AEIOU Foundation for children with autism has received service approval under the NDIS and will open its new autism-specific early intervention centre in Adelaide on Monday 7 October 2014, providing support, education and therapy for pre-school aged children with an autism diagnosis.
Located in Huntfield Heights, the centre will open with up to 20 placements available, depending on whether parents choose to enroll their child on a part-time or full-time basis.
Senator Nick Xenophon has visited AEIOU Foundation in Brisbane and welcomes the opening of the new centre in Adelaide: “This is great news for local families. Programs like the one delivered by AEIOU support the child as well as the family unit, and we urgently need better access to quality and affordable early intervention programs for young children with autism.”
AEIOU Foundation CEO Alan Smith said the centre at Huntfield Heights would open in time for Term Four of 2014: “AEIOU is one of Australia’s largest providers of early intervention for children with autism, and establishing a centre in Adelaide is very significant for the organisation.”
“Families have sought support from our service for several years, and there’s an urgent need for quality education and therapy support across the country, in both metropolitan and regional areas,” Mr Smith said.

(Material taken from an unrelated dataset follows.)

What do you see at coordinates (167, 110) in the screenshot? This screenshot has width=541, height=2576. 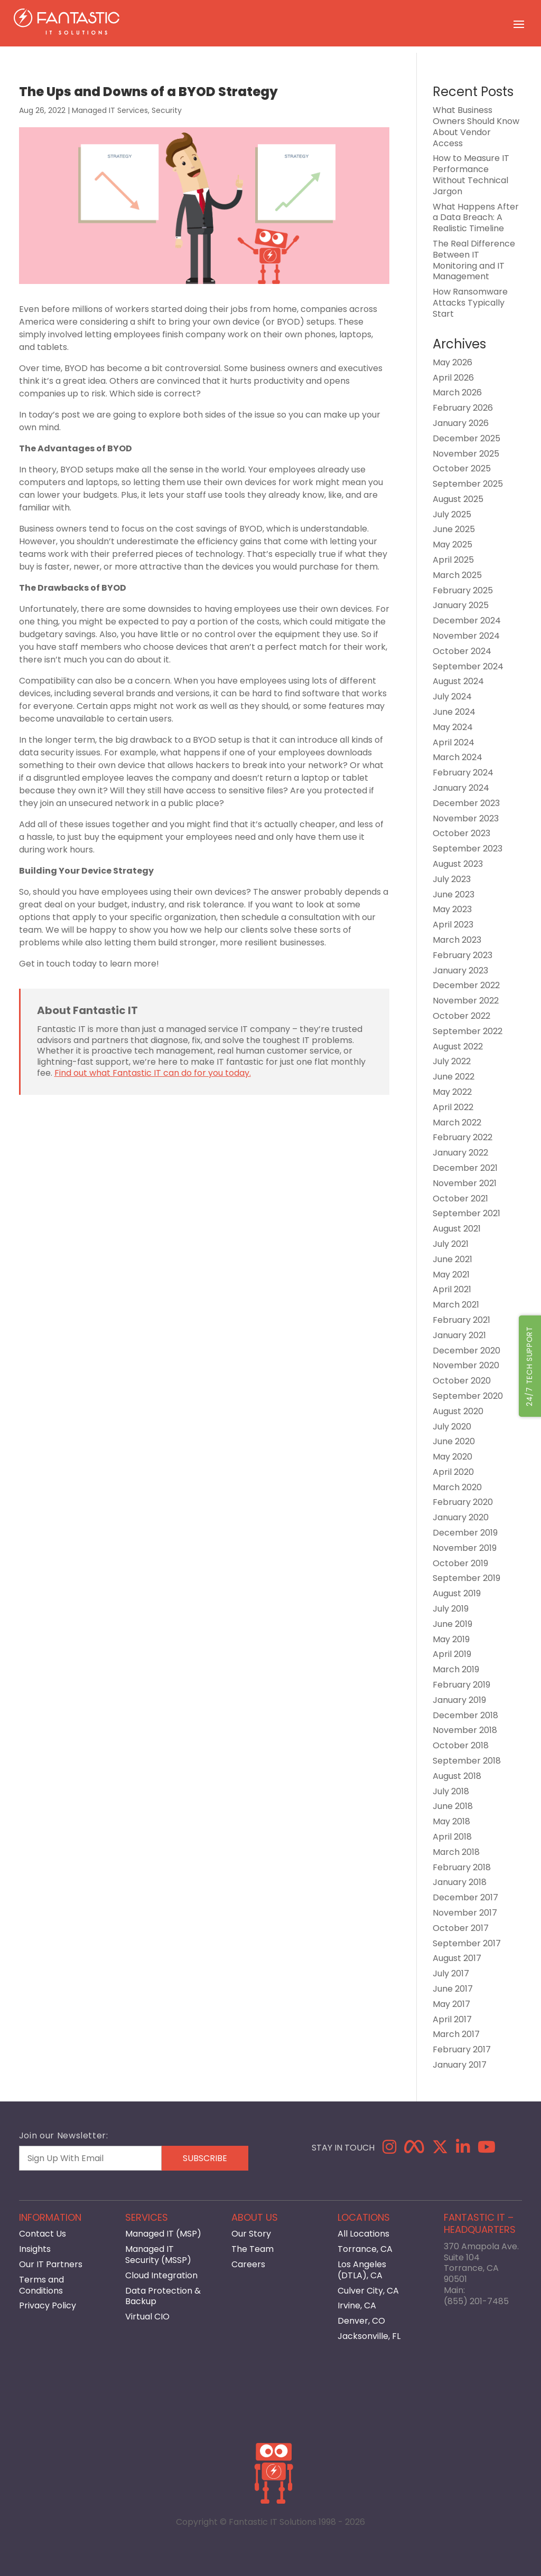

“The centre in Huntfield Heights has given us an opportunity to establish our program during the NDIS trial period, and our long-term plans remain the same: to construct a purpose-built centre in partnership with Minda by 2017.”
It’s estimated around 1,185 children are diagnosed with autism in Australia each year, but only 10% of those children have access to best-practice early intervention services. Mr Smith said AEIOU Foundation is “committed to turning that around.”

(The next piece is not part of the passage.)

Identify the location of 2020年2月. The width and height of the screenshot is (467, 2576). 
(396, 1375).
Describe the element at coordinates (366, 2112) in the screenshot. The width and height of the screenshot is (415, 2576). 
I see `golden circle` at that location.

“There are some challenges. Several families on our waiting list won’t be able to commence in the program until they’ve been seen by an NDIS planner, to receive their funding, however we’re confident this will take place by October. We’re also conscious that the funding under the NDIS is different to what is currently available to families in Queensland, so local families will experience higher out of pocket expenses for the service,” Mr Smith said.
“Ideally, all children would enroll under a full-time placement, because we know the recommended 20 hours of intensive intervention gives children the best chance of living independently, securing employment and developing meaningful and lasting relationships later in life.”

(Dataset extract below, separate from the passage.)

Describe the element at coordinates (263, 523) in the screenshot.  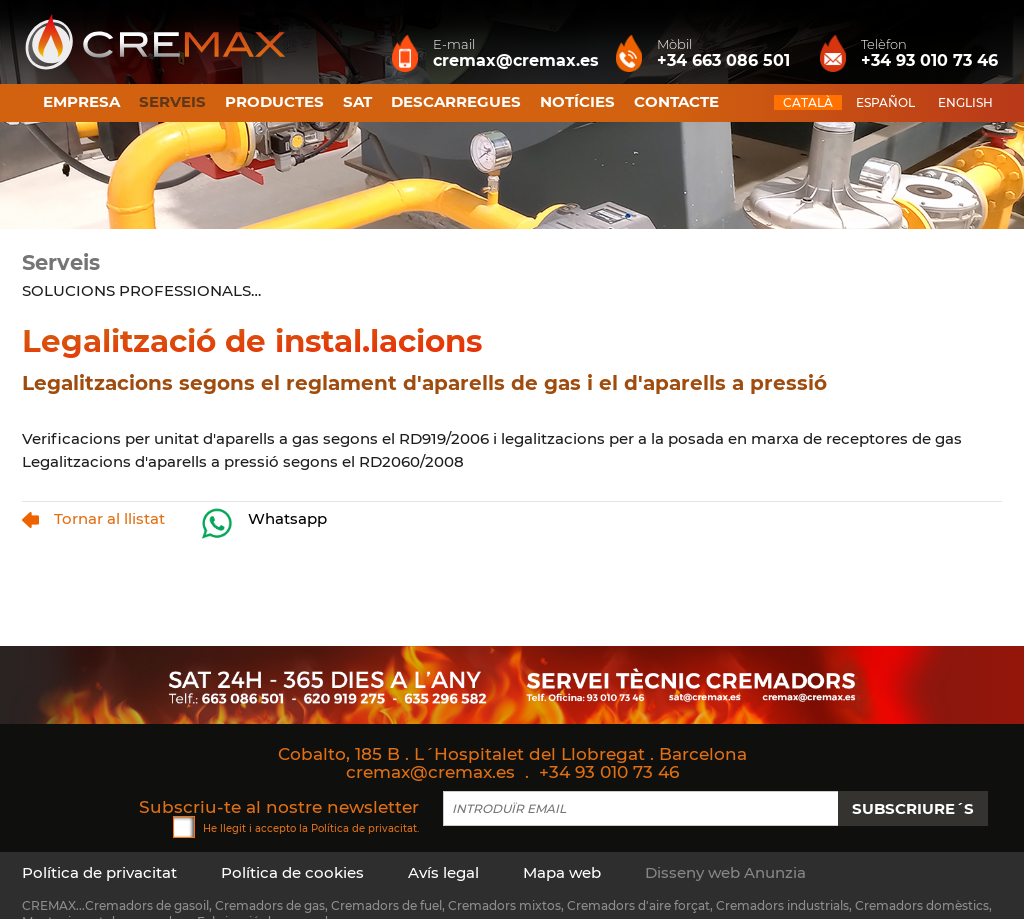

The new service will be operational while AEIOU constructs a purpose-built centre at a pre-approved site at Minda, which pledged its support by donating 2,000 square metres of land on its grounds in Brighton via a long-term lease.
The AEIOU Adelaide Centre will open at 19 Lindisfarne Road, Huntfield Heights. In addition to its Adelaide centre, AEIOU Foundation supports more than 200 children across Queensland. Children who complete AEIOU’s program show significant gains in their communication, as well as reductions in autism symptoms. Around 70 per cent of children who complete the program successfully transition to mainstream school.